As further affirmation, the Hanrahans came across a circa 1930 photo in the book of Nella standing in front of their Main Street garage.
All the information started coming together at that point. “The rumor — now substantiated — was that Smith had lived here and we had believed it, although there was no actual proof at the time. I knew in my heart that he had lived here. But even a well-known town historian hadn’t picked up on that fact, because the house was owned by his wife.”
Last March, much to their surprise, one of Smith’s 5-1/2 by 7-1/2-foot murals depicting a South Sea island scene was discovered under a wall panel in their home by a contractor during a renovation project. This left the Hanrahans awestruck.
“We stood there in disbelief,” Hanrahan said. Smith is thought to have painted the mural in the early 1930s, since that’s the time period in which he traveled to that part of the world.
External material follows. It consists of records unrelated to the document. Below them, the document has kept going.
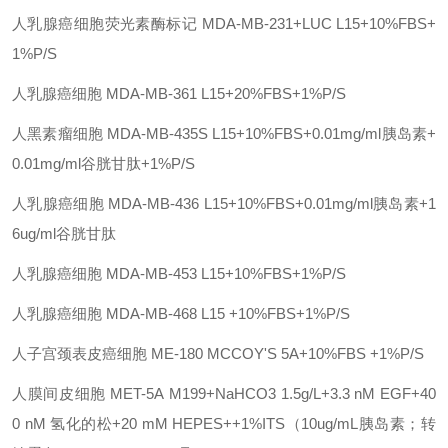
人乳腺癌细胞荧光素酶标记
MDA-MB-231+LUC
L15+10%FBS+
1%P/S
人乳腺癌细胞
MDA-MB-361
L15+20%FBS+1%P/S
人黑素瘤细胞
MDA-MB-435S
L15+10%FBS+0.01mg/ml胰岛素+
0.01mg/ml谷胱甘肽+1%P/S
人乳腺癌细胞
MDA-MB-436
L15+10%FBS+0.01mg/ml胰岛素+1
6ug/ml谷胱甘肽
人乳腺癌细胞
MDA-MB-453
L15+10%FBS+1%P/S
人乳腺癌细胞
MDA-MB-468
L15 +10%FBS+1%P/S
人子宫颈表皮癌细胞
ME-180
MCCOY'S 5A+10%FBS +1%P/S
人膜间皮细胞
MET-5A
M199+NaHCO3 1.5g/L+3.3 nM EGF+40
0 nM 氢化的松+20 mM HEPES++1%ITS（10ug/mL胰岛素；转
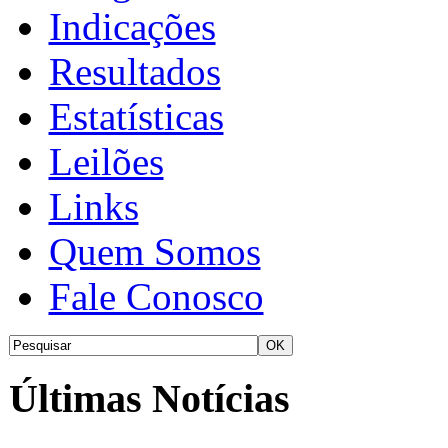
Indicações
Resultados
Estatísticas
Leilões
Links
Quem Somos
Fale Conosco
Últimas Notícias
Hanrahan explained how the mural was found: “The contractor was having difficulty cutting a hole in the wall to install a light switch. There was a piece of paneling that had been painted over, and once he popped it off, you could see the mural underneath! It had remained covered for decades.” She isn’t sure at what point the painting was obscured or why.
‘His brush strokes’
Although unsigned, the Hanrahans are convinced it’s an original Smith work of art. “It’s definitely his style and brush strokes,” she said. “An expert agreed.”
In what’s expected to be a two or three-day process starting this week, Oliver Brothers, experts in fine art restoration and art conservation services, will painstakingly remove the painting and prepare it for the trip to their Beverly, Mass. studio, where it will be repaired and restored.
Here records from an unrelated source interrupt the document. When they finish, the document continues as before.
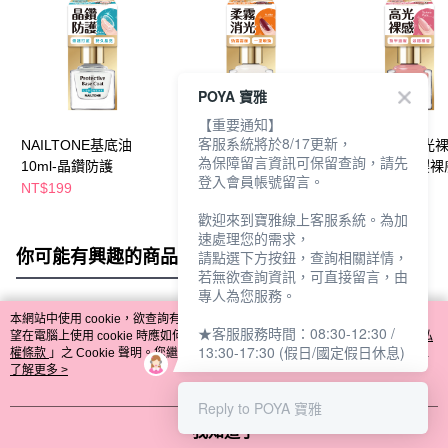
POYA 寶雅
【重要通知】
客服系統將於8/17更新，
NAILTONE基底油
NAILTONE護甲油
NAILTONE高光
為保障留言資訊可保留查詢，請先
10ml-晶鑽防護
10ml-奶霜柔霧
甲油10ml-淡櫻裸
登入會員帳號留言。
NT$199
NT$179
NT$179
歡迎來到寶雅線上客服系統。為加
速處理您的需求，
你可能有興趣的商品
全站排行
請點選下方按鈕，查詢相關詳情，
若無欲查詢資訊，可直接留言，由
專人為您服務。
本網站中使用 cookie，欲查詢有關本網站使用 cookie 方式之詳情，及若您不希
★客服服務時間：08:30-12:30 /
熱門標籤
望在電腦上使用 cookie 時應如何變更電腦的 cookie 設定，請參閱本網站「
隱私
13:30-17:30 (假日/國定假日休息)
權條款
」之 Cookie 聲明。您繼續使用本網站即表示您同意本公司得按本網站使
用條款之 Cookie 聲明使用 cookie。
了解更多 >
Reply to POYA 寶雅
我知道了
Because the oil painting was done on horsehair plaster, the process involves removing the surrounding woodwork after applying a protective coating to the art and then shaving the painting off of the wall, Hanrahan explained.
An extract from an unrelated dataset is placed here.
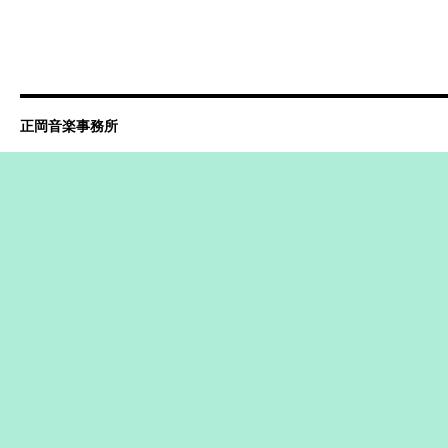
正岡音楽事務所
“We don’t want to lose the mural. It’s part of the history of the house,” she said. “Once it’s restored, we plan to put it back in the same room where it was discovered; there’s nowhere else to put it because it’s so large!”
Hingham Historical Society Director Suzanne Buchanan recommended Oliver Brothers when the Hanrahans sought her advice.
“Pat’s detective work in finding out the history of her house and its connection with Frank Vining Smith makes a great historic preservation story,” Buchanan said. “And her enthusiastic preservation of Smith’s South Seas mural is a small victory for the mindset that loves Hingham’s old houses. More often than not, I hear about beautiful old murals being covered up by homeowners because they don’t match their modern, off-the-shelf décor, so it’s very gratifying when a homeowner is creative about preserving and keeping the history of their old home alive.”
Buchanan called the mural “a great piece of Americana and a wonderfully quirky addition to Hingham’s Main Street charms. It will be great to see it again when it has been conserved and restored to its original place,” she said.“Frank Vining Smith has recently undergone a thorough re-assessment by author James Craig, who has situated him strongly in the tradition of English and American marine painters. By doing a little bit of research, and having a good eye, Pat has made herself the lucky owner of a fine piece of art by an important American painter.”